Kreş salgınlarında reenfeksiyon tehlikesi


Dr. Ada Alver, “Çocuklar enfeksiyon etkenleriyle yeni karşılaştıkları için birden fazla viral ve bakteriyel enfeksiyonu aynı anda ya da ardı ardına vücutlarında taşıyabilirler. Bu da reenfeksiyonların riskini artırır ve hastalığın daha ağır ve bulaşıcı geçmesine sebep olabilir” diye ekledi. “Son dönemde pnömoni (zatürre), bronşit, kızamık, COVID-19, influenza, adenovirüs, rotavirüs ve uyuz gibi çeşitli bakteriyel ve viral enfeksiyonların peş peşe çocukları enfekte ettiğini gözlemliyoruz” diyen Alver, ebeveynlerin sıklıkla tekrarlayan öksürük, burun tıkanıklığı ya da akıntısı, hapşırık, inatçı ateş, ishal ve kusma gibi semptomlarla karşılaştıklarının altını çizdi.

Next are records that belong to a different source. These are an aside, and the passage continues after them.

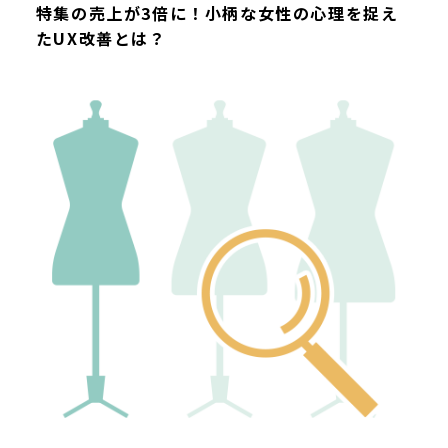
特集の売上が3倍に！小柄な女性の心理を捉え
たUX改善とは？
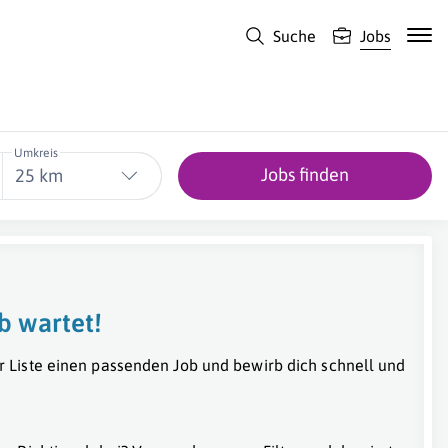
Suche
Jobs
Umkreis
Jobs finden
25 km
b wartet!
r Liste einen passenden Job und bewirb dich schnell und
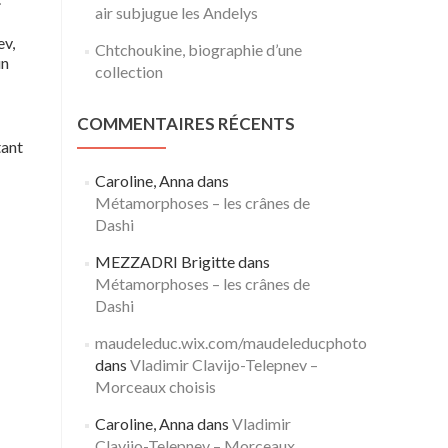
air subjugue les Andelys
ev,
Chtchoukine, biographie d’une
un
collection
COMMENTAIRES RÉCENTS
tant
Caroline, Anna
dans
Métamorphoses – les crânes de
Dashi
MEZZADRI Brigitte
dans
Métamorphoses – les crânes de
Dashi
maudeleduc.wix.com/maudeleducphoto
dans
Vladimir Clavijo-Telepnev –
Morceaux choisis
Caroline, Anna
dans
Vladimir
Clavijo-Telepnev – Morceaux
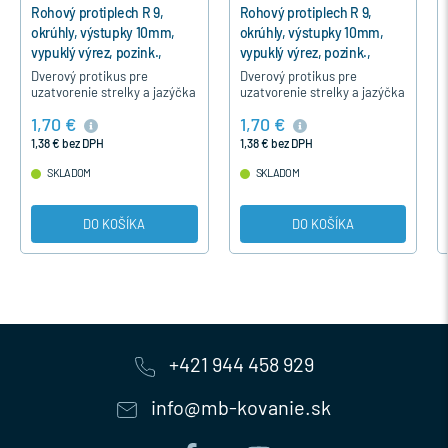
Rohový protiplech R 9,
Rohový protiplech R 9,
okrúhly, výstupky 10mm,
okrúhly, výstupky 10mm,
vypuklý výrez, pozink.,
vypuklý výrez, pozink.,
strieb. - Strieborná
strieb. - Strieborná
Dverový protikus pre
Dverový protikus pre
uzatvorenie strelky a jazýčka
uzatvorenie strelky a jazýčka
dverného interierového
dverného interierového
1,70 €
1,70 €
zámku GEGE.
zámku GEGE.
1,38 € bez DPH
1,38 € bez DPH
SKLADOM
SKLADOM
DO KOŠÍKA
DO KOŠÍKA
+421 944 458 929
info@mb-kovanie.sk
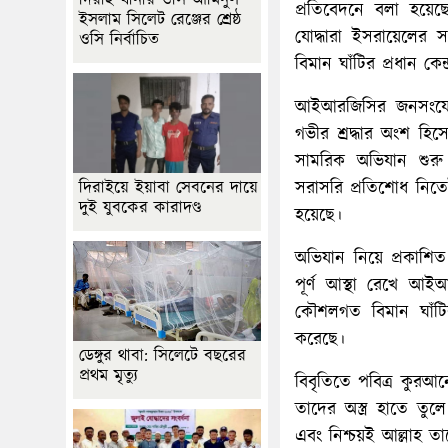
দিরাই থানার ওসি আমিনুল
প্রতিবেদনে বলা হয়ে
ইসলাম সিলেট রেঞ্জের শ্রেষ্ঠ
যোদ্ধারা ইসরায়েলের 
ওসি নির্বাচিত
বিমান ঘাঁটির প্রধান কেন
আইআরজিসির জনসংযোগ দ
গভীর শ্রদ্ধার অংশ হ
সামরিক অভিযান শুরু হ
সরাসরি প্রতিশোধ নিতে
দিরাইয়ে ইয়াবা সেবনের দায়ে
দুই যুবকের কারাদণ্ড
হয়েছে।
অভিযান নিয়ে প্রকাশিত
পূর্ণ আস্থা রেখে আ
কৌশলগত বিমান ঘাঁটির গু
করেছে।
ডেঙ্গুর থাবা: সিলেটে বছরের
প্রথম মৃত্যু
বিবৃতিতে পবিত্র কুরআ
তাদের অস্ত্র হাতে ত
এবং নিশ্চয়ই আল্লাহ তা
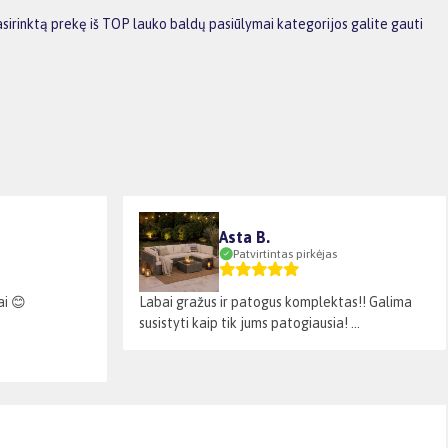
sirinktą prekę iš TOP lauko baldų pasiūlymai kategorijos galite gauti
Asta B.
Patvirtintas pirkėjas
ai 😊
Labai gražus ir patogus komplektas!! Galima
susistyti kaip tik jums patogiausia! ...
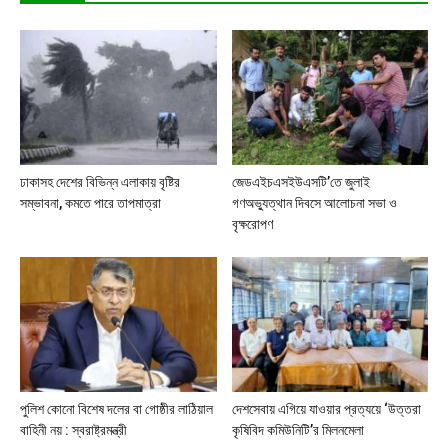
ঢাকাসহ দেশের বিভিন্ন এলাকায় বৃষ্টির
জেডএইচএসইউএসটি’তে জুলাই
সম্ভাবনা, কমতে পারে তাপমাত্রা
গণঅভ্যুত্থান দিবসে আলোচনা সভা ও
বৃক্ষরোপণ
পুলিশ কোনো বিশেষ দলের বা গোষ্ঠীর লাঠিয়াল
দেশসেবায় এগিয়ে যাওয়ার প্রত্যয়ে ‘উত্তরা
বাহিনী নয় : স্বরাষ্ট্রমন্ত্রী
কৃষিবিদ কমিউনিটি’র মিলনমেলা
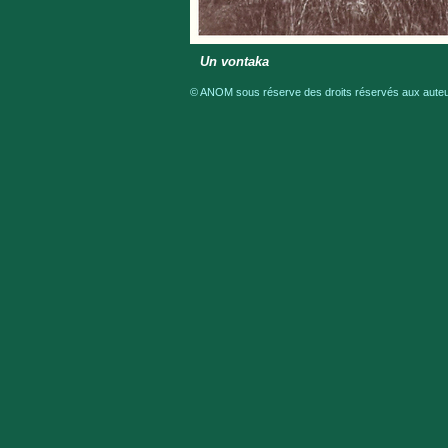
Un vontaka
© ANOM sous réserve des droits réservés aux auteur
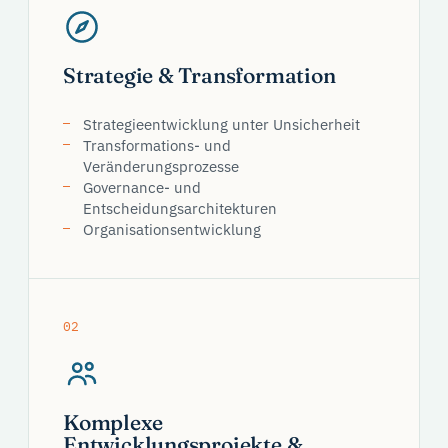
Strategie & Transformation
Strategieentwicklung unter Unsicherheit
Transformations- und
Veränderungsprozesse
Governance- und
Entscheidungsarchitekturen
Organisationsentwicklung
02
Komplexe
Entwicklungsprojekte &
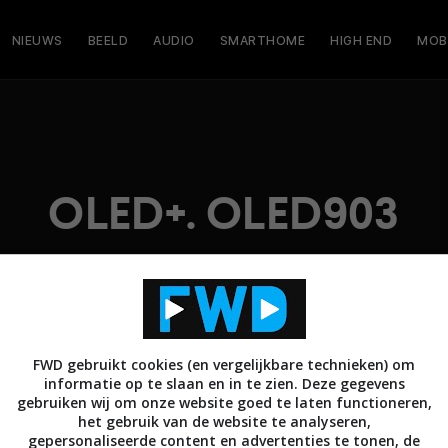
NIEUWS
BEELD
AUDIO
SMARTHOME
HIGH END
MOB
OLED+. OLED903
FWD gebruikt cookies (en vergelijkbare technieken) om
informatie op te slaan en in te zien. Deze gegevens
gebruiken wij om onze website goed te laten functioneren,
het gebruik van de website te analyseren,
gepersonaliseerde content en advertenties te tonen, de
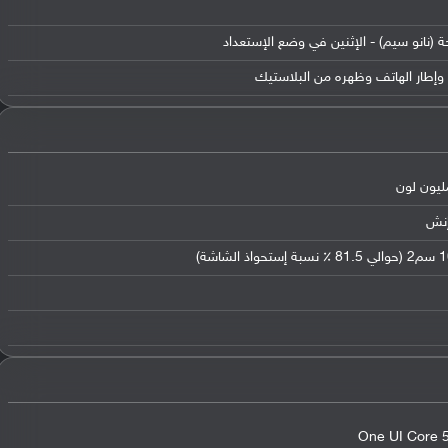
ة (نانو سيم) - الإثنين في وضع الإستعداد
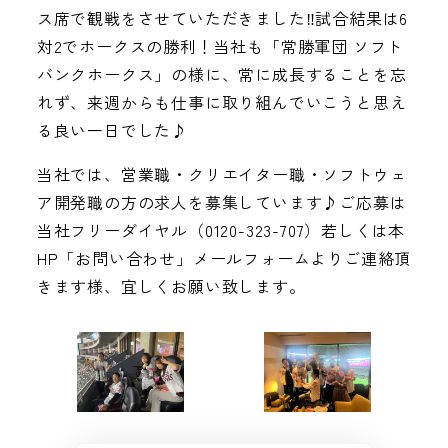
ス席で観戦をさせていただきました‼試合結果は6
対2でホークスの勝利！当社も「常勝軍団 ソフト
バンクホークス」の様に、常に成長することを忘
れず、来週からも仕事に取り組んでいこうと思え
る良い一日でした♪
当社では、営業職・クリエイター職・ソフトウェ
ア開発職の方の求人を募集しています♪ご応募は
当社フリーダイヤル（0120-323-707）若しくは本
HP「お問い合わせ」メールフォームよりご連絡頂
きます様、宜しくお願い致します。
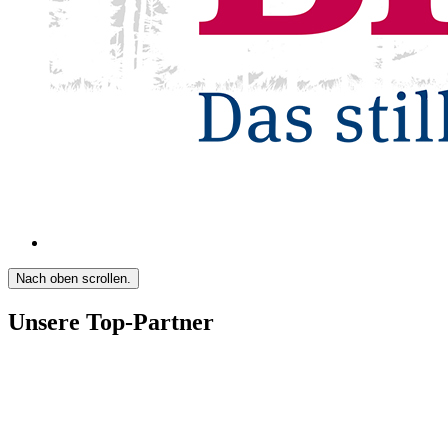
Nach oben scrollen.
Unsere Top-Partner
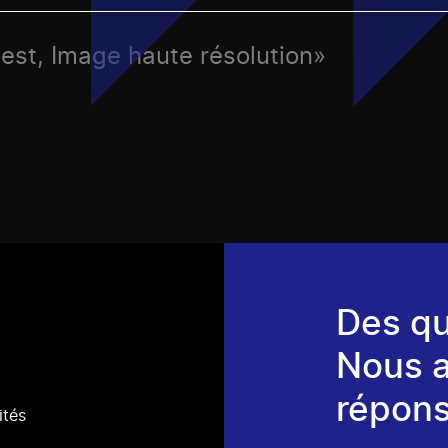
uest, Image haute résolution»
Des qu
Nous 
répons
ités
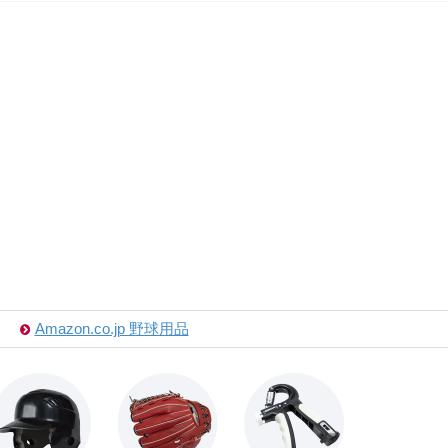
Amazon.co.jp 野球用品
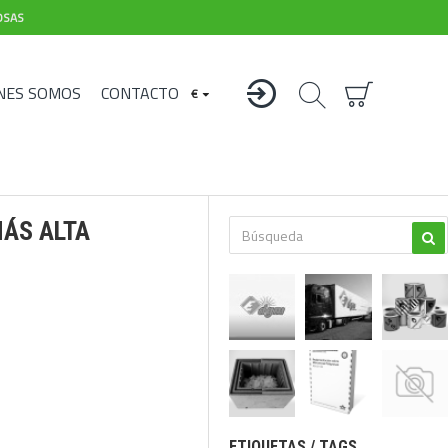
OSAS
NES SOMOS
CONTACTO
€
MÁS ALTA
ETIQUETAS / TAGS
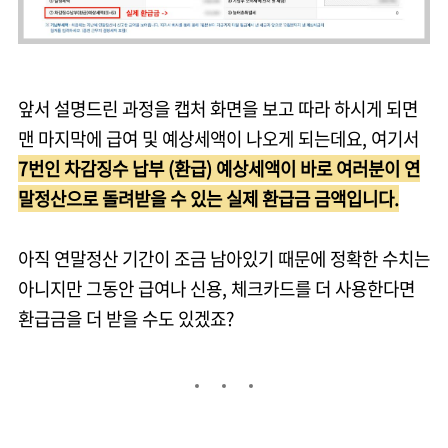
앞서 설명드린 과정을 캡처 화면을 보고 따라 하시게 되면
맨 마지막에 급여 및 예상세액이 나오게 되는데요, 여기서
7번인 차감징수 납부 (환급) 예상세액이 바로 여러분이 연
말정산으로 돌려받을 수 있는 실제 환급금 금액입니다.
아직 연말정산 기간이 조금 남아있기 때문에 정확한 수치는
아니지만 그동안 급여나 신용, 체크카드를 더 사용한다면
환급금을 더 받을 수도 있겠죠?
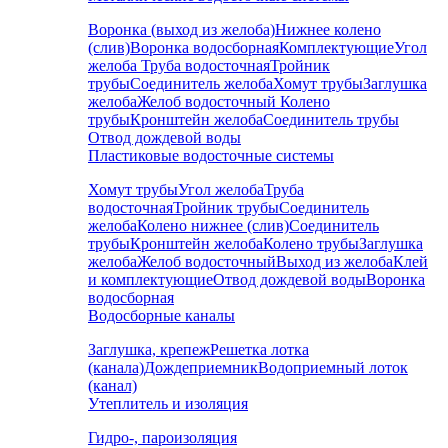
Воронка (выход из желоба)
Нижнее колено
(слив)
Воронка водосборная
Комплектующие
Угол
желоба
Труба водосточная
Тройник
трубы
Соединитель желоба
Хомут трубы
Заглушка
желоба
Желоб водосточный
Колено
трубы
Кронштейн желоба
Соединитель трубы
Отвод дождевой воды
Пластиковые водосточные системы
Хомут трубы
Угол желоба
Труба
водосточная
Тройник трубы
Соединитель
желоба
Колено нижнее (слив)
Соединитель
трубы
Кронштейн желоба
Колено трубы
Заглушка
желоба
Желоб водосточный
Выход из желоба
Клей
и комплектующие
Отвод дождевой воды
Воронка
водосборная
Водосборные каналы
Заглушка, крепеж
Решетка лотка
(канала)
Дождеприемник
Водоприемный лоток
(канал)
Утеплитель и изоляция
Гидро-, пароизоляция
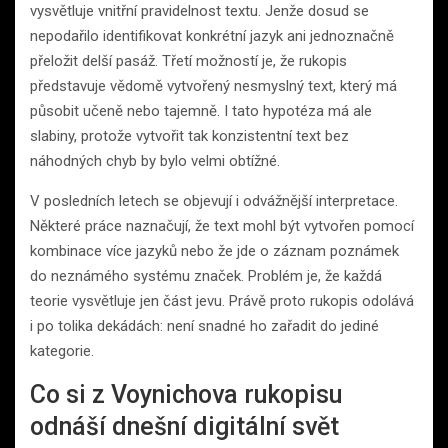
vysvětluje vnitřní pravidelnost textu. Jenže dosud se
nepodařilo identifikovat konkrétní jazyk ani jednoznačně
přeložit delší pasáž. Třetí možností je, že rukopis
představuje vědomě vytvořený nesmyslný text, který má
působit učeně nebo tajemně. I tato hypotéza má ale
slabiny, protože vytvořit tak konzistentní text bez
náhodných chyb by bylo velmi obtížné.
V posledních letech se objevují i odvážnější interpretace.
Některé práce naznačují, že text mohl být vytvořen pomocí
kombinace více jazyků nebo že jde o záznam poznámek
do neznámého systému značek. Problém je, že každá
teorie vysvětluje jen část jevu. Právě proto rukopis odolává
i po tolika dekádách: není snadné ho zařadit do jediné
kategorie.
Co si z Voynichova rukopisu
odnáší dnešní digitální svět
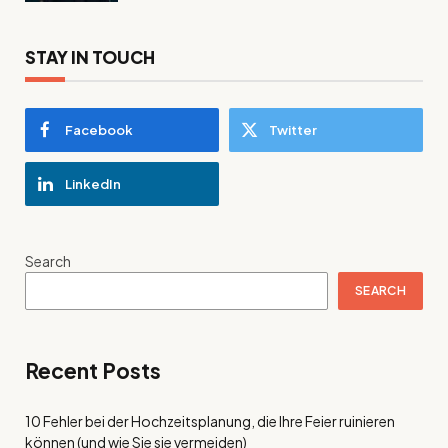
STAY IN TOUCH
Facebook
Twitter
LinkedIn
Search
SEARCH
Recent Posts
10 Fehler bei der Hochzeitsplanung, die Ihre Feier ruinieren
können (und wie Sie sie vermeiden)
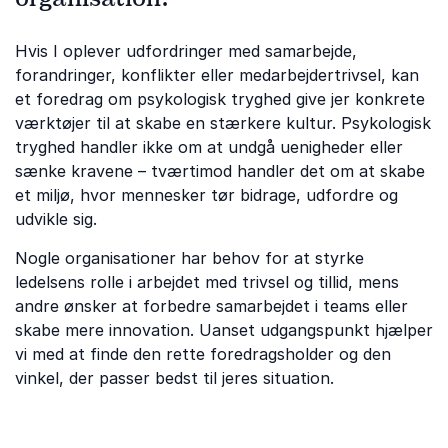
Hvis I oplever udfordringer med samarbejde,
forandringer, konflikter eller medarbejdertrivsel, kan
et foredrag om psykologisk tryghed give jer konkrete
værktøjer til at skabe en stærkere kultur. Psykologisk
tryghed handler ikke om at undgå uenigheder eller
sænke kravene – tværtimod handler det om at skabe
et miljø, hvor mennesker tør bidrage, udfordre og
udvikle sig.
Nogle organisationer har behov for at styrke
ledelsens rolle i arbejdet med trivsel og tillid, mens
andre ønsker at forbedre samarbejdet i teams eller
skabe mere innovation. Uanset udgangspunkt hjælper
vi med at finde den rette foredragsholder og den
vinkel, der passer bedst til jeres situation.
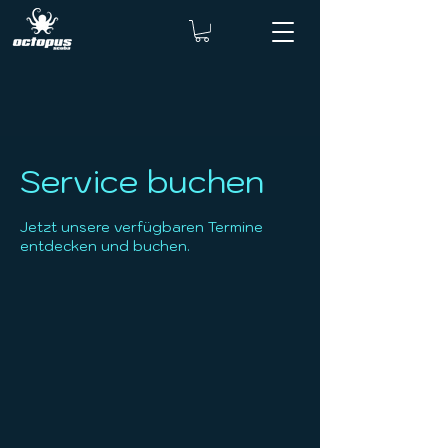
Service buchen
Jetzt unsere verfügbaren Termine
entdecken und buchen.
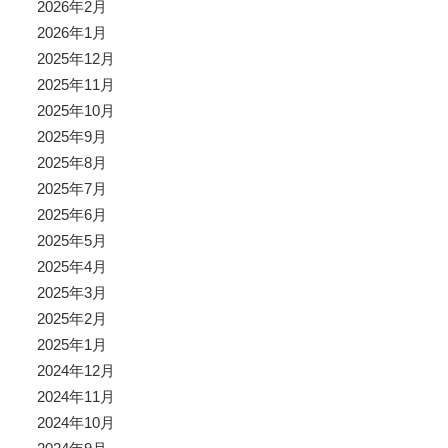
2026年2月
2026年1月
2025年12月
2025年11月
2025年10月
2025年9月
2025年8月
2025年7月
2025年6月
2025年5月
2025年4月
2025年3月
2025年2月
2025年1月
2024年12月
2024年11月
2024年10月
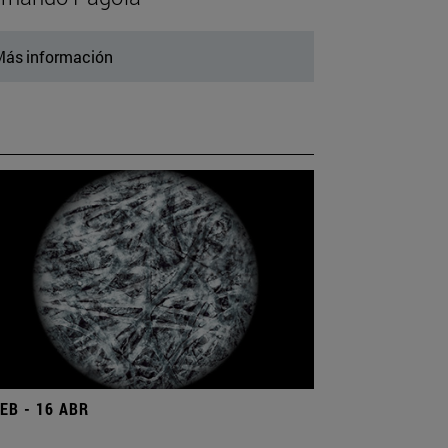
ás información
FEB - 16 ABR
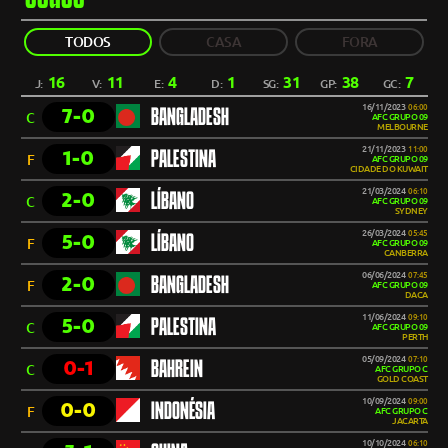
TODOS
CASA
FORA
16
11
4
1
31
38
7
J:
V:
E:
D:
SG:
GP:
GC:
16/11/2023
06:00
7-0
BANGLADESH
C
AFC GRUPO 09
MELBOURNE
21/11/2023
11:00
1-0
PALESTINA
F
AFC GRUPO 09
CIDADE DO KUWAIT
21/03/2024
06:10
2-0
LÍBANO
C
AFC GRUPO 09
SYDNEY
26/03/2024
05:45
5-0
LÍBANO
F
AFC GRUPO 09
CANBERRA
06/06/2024
07:45
2-0
BANGLADESH
F
AFC GRUPO 09
DACA
11/06/2024
09:10
5-0
PALESTINA
C
AFC GRUPO 09
PERTH
05/09/2024
07:10
0-1
BAHREIN
C
AFC GRUPO C
GOLD COAST
10/09/2024
09:00
0-0
INDONÉSIA
F
AFC GRUPO C
JACARTA
10/10/2024
06:10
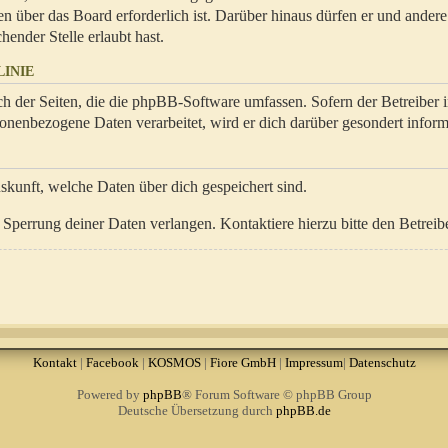
en über das Board erforderlich ist. Darüber hinaus dürfen er und ander
hender Stelle erlaubt hast.
INIE
ch der Seiten, die die phpBB-Software umfassen. Sofern der Betreiber 
onenbezogene Daten verarbeitet, wird er dich darüber gesondert inform
uskunft, welche Daten über dich gespeichert sind.
Sperrung deiner Daten verlangen. Kontaktiere hierzu bitte den Betreibe
Kontakt
|
Facebook
|
KOSMOS
|
Fiore GmbH
|
Impressum
|
Datenschutz
Powered by
phpBB
® Forum Software © phpBB Group
Deutsche Übersetzung durch
phpBB.de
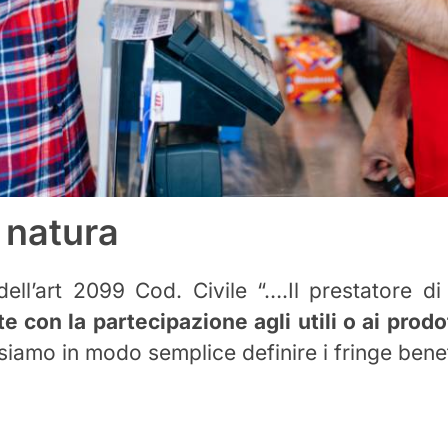
 natura
ell’art 2099 Cod. Civile “….Il prestatore 
te con la partecipazione agli utili o ai prodo
ssiamo in modo semplice definire i fringe benef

Dr. Ada Alver, bu semptomların önemli olduğunu ve erken tedavi edilmezse çocukta uzun süreli komplikasyonlara neden olabileceğini belirterek “Çocuk birden fazla enfeksiyon etkeni ile karşılaştığında bağışıklık sistemi düşebilir ve başka hastalıklara da açık hale gelebilir” dedi. Ebeveynleri bu konuda dikkatli olmaya çağırdı.


Kreşte verilecek ilk eğitim hijyen olmalı


İpek Ada Alver, kreş, anaokulu, oyun grupları gibi kalabalık alanlarda eğitim verenler olmak üzere ebeveynlere de enfeksiyon hastalıklarından nasıl korunulacağına dair eğitim vermenin gerekliğini anlattı. Aynı zamanda çocuklara el ve tuvalet hijyeni eğitimi verilmesini şart koşan Ada Alver yapılması gerekenleri şöyle özetledi:


“Kreşte yayılan salgınlara baktığımızda daha çok el hijyeni ve kontamine eşyaların ortak kullanımından kaynaklandığını görüyoruz. Kreş yönetimi ve eğitmenlere enfeksiyon hastalıkları farkındalık eğitimi verilmesini, kreşte ortak kullanım alanlarının her gün havalandırılmasını ya da hepa filtreli hava temizleyicileri kullanılmasını, çocuk oyun alanları ve oyuncakların dezenfeksiyonunu sağlamayı ve tuvaletleri dezenfekte etmeyi öneriyoruz.”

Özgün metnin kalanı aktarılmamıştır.